◆ Prompt:
Scan the records below. Copy every line in which the word "durch" appears.

*** Source information ***

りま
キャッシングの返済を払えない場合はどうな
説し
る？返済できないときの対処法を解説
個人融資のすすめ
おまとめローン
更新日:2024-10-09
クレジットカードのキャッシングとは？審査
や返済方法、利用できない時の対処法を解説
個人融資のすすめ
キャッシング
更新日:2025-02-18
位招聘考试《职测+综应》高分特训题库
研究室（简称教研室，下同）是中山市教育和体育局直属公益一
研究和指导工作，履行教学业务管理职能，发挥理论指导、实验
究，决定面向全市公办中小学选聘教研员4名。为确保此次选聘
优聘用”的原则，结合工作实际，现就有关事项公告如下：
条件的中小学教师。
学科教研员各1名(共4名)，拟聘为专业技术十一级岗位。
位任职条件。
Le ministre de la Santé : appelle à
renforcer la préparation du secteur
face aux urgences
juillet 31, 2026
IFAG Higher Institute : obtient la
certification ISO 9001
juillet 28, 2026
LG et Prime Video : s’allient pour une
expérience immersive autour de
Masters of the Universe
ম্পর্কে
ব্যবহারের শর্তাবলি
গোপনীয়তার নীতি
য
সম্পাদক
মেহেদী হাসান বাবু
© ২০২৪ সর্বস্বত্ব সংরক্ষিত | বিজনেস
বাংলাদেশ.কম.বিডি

*** End of Source information ***
*** Source information ***

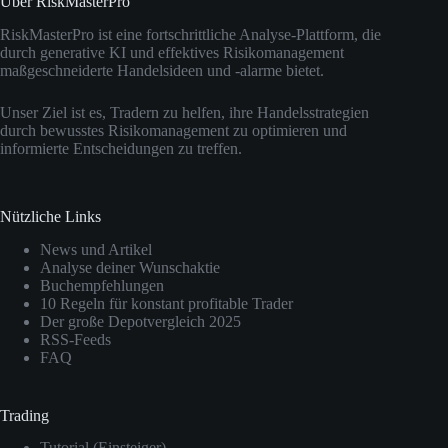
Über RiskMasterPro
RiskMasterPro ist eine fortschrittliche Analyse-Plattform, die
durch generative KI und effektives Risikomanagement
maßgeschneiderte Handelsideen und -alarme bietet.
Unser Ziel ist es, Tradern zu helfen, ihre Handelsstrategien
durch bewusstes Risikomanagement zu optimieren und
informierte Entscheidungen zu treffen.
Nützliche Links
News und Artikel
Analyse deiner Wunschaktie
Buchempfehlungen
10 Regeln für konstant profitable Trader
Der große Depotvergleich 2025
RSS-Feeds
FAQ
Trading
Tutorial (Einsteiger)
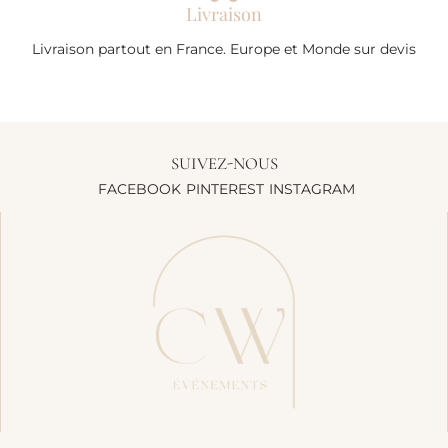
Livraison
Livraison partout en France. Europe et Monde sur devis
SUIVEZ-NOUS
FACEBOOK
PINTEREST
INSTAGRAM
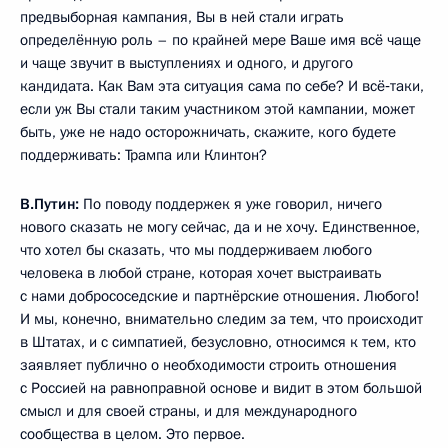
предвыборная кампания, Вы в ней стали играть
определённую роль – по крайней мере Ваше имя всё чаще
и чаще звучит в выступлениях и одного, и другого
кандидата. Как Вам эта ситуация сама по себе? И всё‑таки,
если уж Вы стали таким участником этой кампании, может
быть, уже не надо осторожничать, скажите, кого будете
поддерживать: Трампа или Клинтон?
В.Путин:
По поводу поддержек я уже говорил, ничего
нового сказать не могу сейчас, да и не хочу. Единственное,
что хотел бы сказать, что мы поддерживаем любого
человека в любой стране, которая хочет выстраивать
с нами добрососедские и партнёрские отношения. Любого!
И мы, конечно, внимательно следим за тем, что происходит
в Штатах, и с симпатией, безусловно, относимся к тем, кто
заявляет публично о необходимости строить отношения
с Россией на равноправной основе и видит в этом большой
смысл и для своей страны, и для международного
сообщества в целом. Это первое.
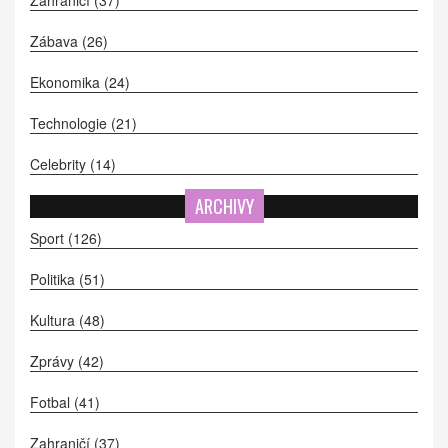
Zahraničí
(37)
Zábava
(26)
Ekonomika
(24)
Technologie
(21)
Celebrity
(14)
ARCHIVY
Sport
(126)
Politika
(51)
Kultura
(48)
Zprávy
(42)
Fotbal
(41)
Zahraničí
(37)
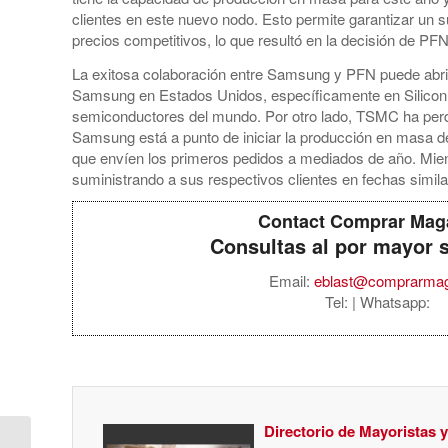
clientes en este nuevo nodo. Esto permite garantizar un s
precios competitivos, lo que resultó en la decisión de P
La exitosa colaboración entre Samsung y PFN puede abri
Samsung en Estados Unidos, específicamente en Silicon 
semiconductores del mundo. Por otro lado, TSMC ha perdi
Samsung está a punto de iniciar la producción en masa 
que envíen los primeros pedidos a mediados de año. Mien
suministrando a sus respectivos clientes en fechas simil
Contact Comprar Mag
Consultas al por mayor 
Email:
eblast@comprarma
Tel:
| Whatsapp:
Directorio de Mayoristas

*** End of Source information ***
*** Source information ***

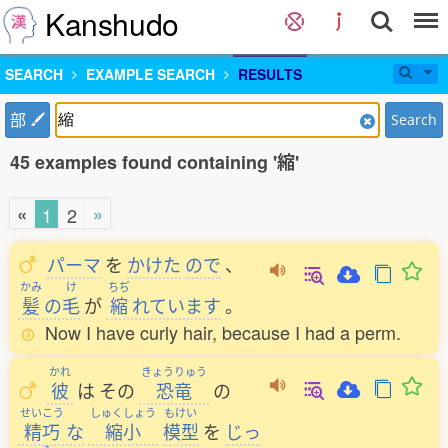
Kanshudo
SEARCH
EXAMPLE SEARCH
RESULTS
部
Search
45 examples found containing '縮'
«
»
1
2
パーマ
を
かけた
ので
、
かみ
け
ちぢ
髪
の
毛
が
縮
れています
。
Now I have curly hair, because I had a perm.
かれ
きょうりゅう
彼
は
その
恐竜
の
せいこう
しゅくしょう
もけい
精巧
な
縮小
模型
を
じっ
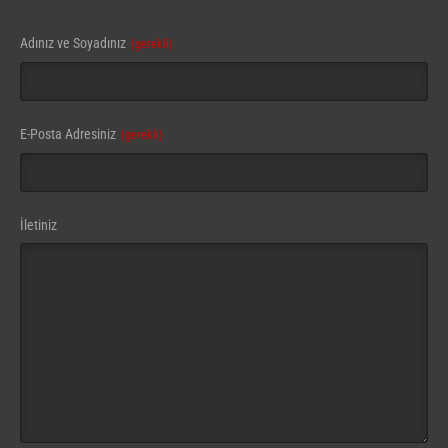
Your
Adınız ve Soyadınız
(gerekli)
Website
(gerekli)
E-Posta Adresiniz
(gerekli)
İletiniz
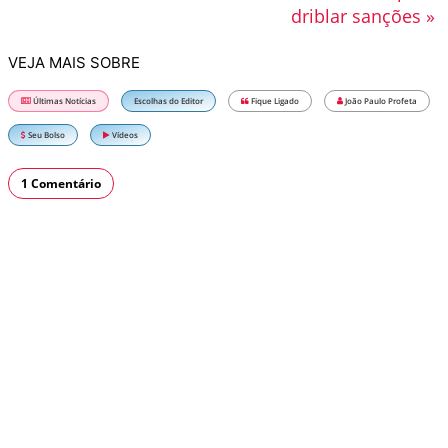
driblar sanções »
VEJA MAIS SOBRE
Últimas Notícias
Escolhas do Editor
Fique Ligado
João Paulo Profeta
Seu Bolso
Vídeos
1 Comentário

*** End of Source information ***

◆ Result of this exercise:
durch generative KI und effektives Risikomanagement
durch bewusstes Risikomanagement zu optimieren und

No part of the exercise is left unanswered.